Imperial College London’s Model of Coronavirus Measures
Researchers at Imperial College London developed a model to assess the impact of various measures implemented to control the spread of the coronavirus. However, a study published in the journal Nature by Swedish researchers from Lund University and other institutions argues that the model has fundamental flaws and cannot accurately describe the conclusions drawn from it.
The Effectiveness of Lockdowns in Europe
According to Imperial’s findings, it was primarily the implementation of complete societal lockdowns that suppressed the wave of infections in Europe during the spring.
Assessing Different Measures
The study examined the effects of various measures such as social distancing, banning public events, closing schools, self-isolation, and the lockdown itself.
Kristian Soltesz, the first author of the article and associate professor at Lund University, explains, “The measures were implemented at about the same time over a few weeks in March. Due to this, the mortality data used does not provide enough information to distinguish their individual effects. We have demonstrated this through mathematical analysis and simulations using Imperial College’s original code, which revealed how the model’s sensitivity leads to misleading results.”
The Curiosity Surrounding the Imperial College Model
The Swedish researchers became interested in the Imperial College model because it attributed almost all of the reduction in transmission during the spring to lockdowns in ten out of eleven modeled countries. The exception was Sweden, which did not implement a lockdown.
Soltesz notes, “The model presented a different explanation for the reduction in Sweden, which appeared to be almost ineffective in other countries. It seemed too good to be true that an effective lockdown was in place in every country except one. At the same time, another measure appeared surprisingly effective in Sweden.”
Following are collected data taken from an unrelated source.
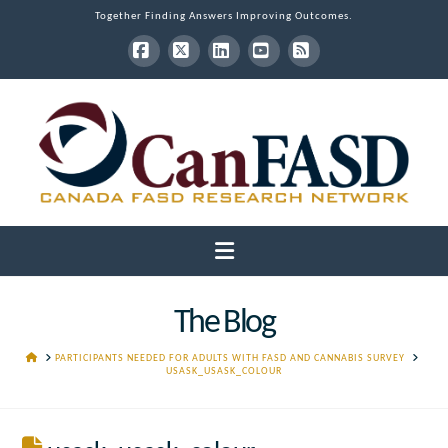
Together Finding Answers Improving Outcomes.
Facebook
X
LinkedIn
YouTube
RSS
Navigation
The Blog
HOME
PARTICIPANTS NEEDED FOR ADULTS WITH FASD AND CANNABIS SURVEY
USASK_USASK_COLOUR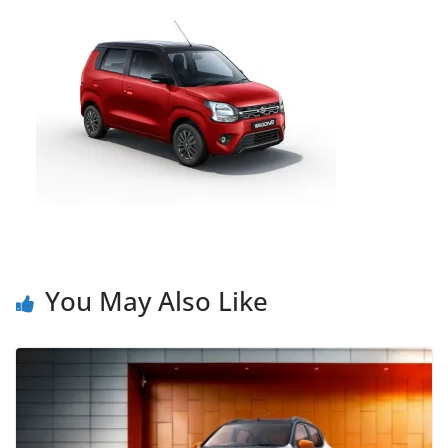
You May Also Like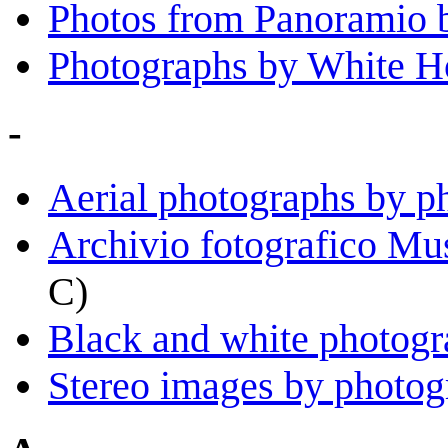
Photos from Panoramio 
Photographs by White H
-
Aerial photographs by p
Archivio fotografico Mu
C)
Black and white photogr
Stereo images by photog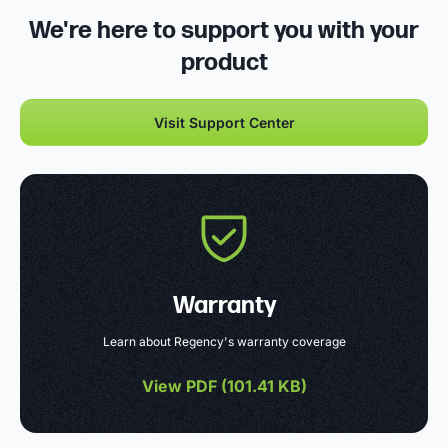
We're here to support you with your
product
Visit Support Center
Warranty
Learn about Regency's warranty coverage
View PDF (
101.41 KB
)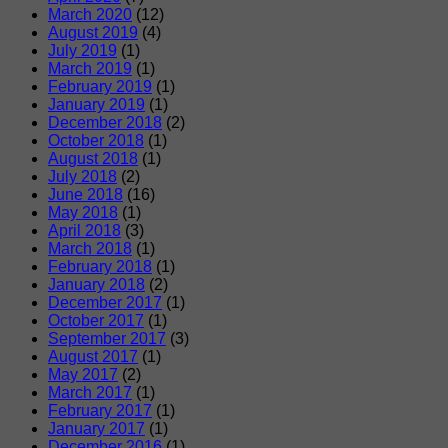
March 2020
(12)
August 2019
(4)
July 2019
(1)
March 2019
(1)
February 2019
(1)
January 2019
(1)
December 2018
(2)
October 2018
(1)
August 2018
(1)
July 2018
(2)
June 2018
(16)
May 2018
(1)
April 2018
(3)
March 2018
(1)
February 2018
(1)
January 2018
(2)
December 2017
(1)
October 2017
(1)
September 2017
(3)
August 2017
(1)
May 2017
(2)
March 2017
(1)
February 2017
(1)
January 2017
(1)
December 2016
(1)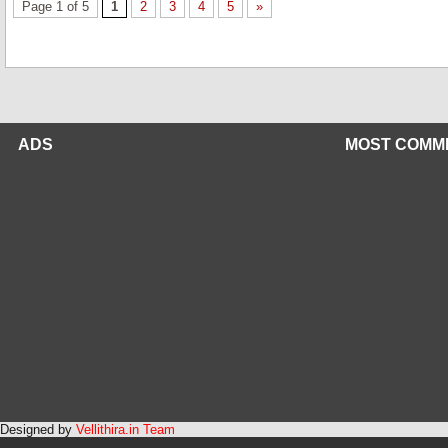
Page 1 of 5
1
2
3
4
5
»
ADS
MOST COMM
Designed by
Vellithira.in Team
The Complexity of Assessing Individual Measures
The researchers emphasize that individual measures do not seem to work in isolation but are often interdependent. Behavioral changes resulting from one intervention can influence the effectiveness of other interventions. Anna Jöud, co-author of the study and associate professor at Lund University, states, “How much and in what form these interventions influence each other is difficult to determine and requires collaboration and various skills.”
The Importance of Reviewing Epidemiological Models
According to the authors, analyzing models like the one developed by Imperial College is crucial. They highlight the need for a systematic review of the sensitivity of different models to parameters and data. This is especially important as governments worldwide rely on dynamic models for decision-making.
Considering Limitations and Uncertainty
The researchers stress the importance of acknowledging the limitations and uncertainties inherent in dynamic models. They suggest conducting thorough analyses of model sensitivities and, if necessary, using more reliable data and simpler model structures.
Soltesz concludes, “A lot is at stake, so it is wise to be humble when faced with fundamental limitations. Dynamic models are useful as long as they consider the uncertainty of assumptions and the data supporting them. Otherwise, the results are no better than mere assumptions or guesses.”